Apigee architecture overview

This page applies to Apigee and Apigee hybrid.

View Apigee Edge documentation.

This topic provides an overview of the Apigee system architecture. It is intended to help you understand which components are created during provisioning and their purpose in the overall system.

Apigee provides two options for provisioning: with VPC peering and without VPC peering. Both options are described in the sections that follow.

  • Architecture with VPC peering enabled
  • Architecture with VPC peering disabled
  • Architecture with VPC peering enabled

    This section describes the Apigee system architecture when Apigee is provisioned with the VPC peering option.

    Provisioning overview

    During provisioning, components are configured and created that allow bidirectional communication between a virtual private cloud network (VPC) managed by you and a VPC network managed by Apigee. After you complete the first few provisioning steps, the two VPCs exist, but as yet cannot communicate back and forth. Further configuration is needed to allow bidirectional communication. See Figure 1.

    Figure 1: Your VPC and Apigee's VPC cannot communicate with each other without further configuration.

    To enable communication between VPCs, we use VPC network peering. Network peering allows internal IP address connectivity across two Virtual Private Cloud (VPC) networks regardless of whether they belong to the same project or the same Google Cloud organization. After the network peering step is completed, communication is possible between the two VPCs. See Figure 2.

    Figure 2: VPC network peering enables communication between VPCs.

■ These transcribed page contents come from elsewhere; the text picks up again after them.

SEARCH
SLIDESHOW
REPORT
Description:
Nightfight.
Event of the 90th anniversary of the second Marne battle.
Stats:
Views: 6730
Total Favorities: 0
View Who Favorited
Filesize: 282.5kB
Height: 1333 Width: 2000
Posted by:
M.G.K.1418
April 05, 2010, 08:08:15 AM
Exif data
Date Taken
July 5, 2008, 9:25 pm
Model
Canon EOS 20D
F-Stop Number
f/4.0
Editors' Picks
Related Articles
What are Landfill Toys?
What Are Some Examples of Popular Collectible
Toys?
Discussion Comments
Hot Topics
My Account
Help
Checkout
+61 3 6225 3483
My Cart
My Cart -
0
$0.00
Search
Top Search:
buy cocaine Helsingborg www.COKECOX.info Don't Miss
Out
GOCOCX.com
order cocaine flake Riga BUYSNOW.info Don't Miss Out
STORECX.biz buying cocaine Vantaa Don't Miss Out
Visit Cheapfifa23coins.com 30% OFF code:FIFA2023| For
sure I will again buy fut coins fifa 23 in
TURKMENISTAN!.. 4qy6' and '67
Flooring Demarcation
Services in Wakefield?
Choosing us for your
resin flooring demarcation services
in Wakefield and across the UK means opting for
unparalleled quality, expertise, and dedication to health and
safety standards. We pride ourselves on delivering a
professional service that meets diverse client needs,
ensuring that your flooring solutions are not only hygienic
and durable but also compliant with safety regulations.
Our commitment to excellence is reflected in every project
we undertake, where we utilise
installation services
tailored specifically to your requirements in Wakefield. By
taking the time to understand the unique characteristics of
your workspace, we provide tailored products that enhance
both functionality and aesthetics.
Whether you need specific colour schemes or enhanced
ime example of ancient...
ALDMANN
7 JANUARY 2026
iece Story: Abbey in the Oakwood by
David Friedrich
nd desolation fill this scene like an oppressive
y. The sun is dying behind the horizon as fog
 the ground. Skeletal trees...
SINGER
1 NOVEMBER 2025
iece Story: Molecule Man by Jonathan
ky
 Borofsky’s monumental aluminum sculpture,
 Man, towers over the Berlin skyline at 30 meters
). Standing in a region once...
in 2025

    To route traffic from client apps on the internet to Apigee, we use a global external HTTPS load balancer (XLB). An XLB can communicate across Google Cloud projects, such as between the customer Google Cloud project and the Apigee Google Cloud Project, using cross-project service referencing.

    You could also provision a managed instance group (MIG) of virtual machines (VM) that serve as a network bridge. The MIG VMs have the capability to communicate bidirectionally across the peered networks. When provisioning is complete, apps on the internet talk to the XLB, the XLB talks to the bridge VM, and the bridge VM talks to the Apigee network. See Figure 3 and Figure 4.

    Figure 3: Managed VMs allow requests and responses to flow between the peered networks.

    In this configuration, traffic is routed from Apigee (for example, from the MessageLogging policy) to a workload running in your internal VPC. In this case, communication to your internal VPC does not go through a NAT IP of the Egress. Instead, you can route the traffic through one of the Apigee instance IPs.

    Figure 4: Traffic routed privately to a workload in your internal VPC.

    API proxy call lifecycle

    The following illustration shows the lifecycle of an API proxy call as it moves through the provisioned Apigee system components (Figure 5):

    Figure 5: Traffic routed privately to a workload in your internal VPC.
    1. A client app calls an Apigee API proxy.
    2. The request lands on a global L7 external HTTPS load balancer (XLB). The XLB is configured with an external/public IP and a TLS certificate.
    3. The XLB sends the request to a virtual machine (VM). The VM serves as a bridge between your VPC and Google's VPC (managed by Apigee).
    4. The VM sends the request to Apigee, which processes the API proxy request.
    5. Apigee sends the request to the backend service, and the response is sent back to the client.

    Architecture with VPC peering disabled

    This section describes the Apigee system architecture when Apigee is not provisioned with the VPC peering option.

    During provisioning, components are configured and created that allow bidirectional communication between a virtual private cloud network (VPC) managed by you and a VPC network managed by Apigee. After you complete the first few provisioning steps, the two VPCs exist, but as yet cannot communicate back and forth. Further configuration is needed to allow bidirectional communication. See Figure 6.

    Figure 6: Your VPC and Apigee's VPC cannot communicate with each other without further configuration.

    To enable communication between VPCs, we use Private Service Connect (PSC) for routing northbound traffic to Apigee and southbound traffic to target services running in your Google Cloud projects.

    PSC enables private connection between a service producer (Apigee) and a service consumer (one or more other Cloud projects that you control). With this method (Figure 7), requests pass through either a global external load balancer or a regional external load balancer to a single point of attachment, called a service attachment.

    To privately connect Apigee to a backend target, you must create two entities: a service attachment in the VPC network where the target is deployed and an endpoint attachment in the Apigee VPC. These two entities allow Apigee to connect to the target service. See Southbound networking patterns.

    The steps for provisioning Apigee with PSC (without VPC peering) are described in Command line provisioning without VPC peering.

    Figure 7. Apigee architecture without VPC peering. For details of this architecture, see Apigee architecture overview.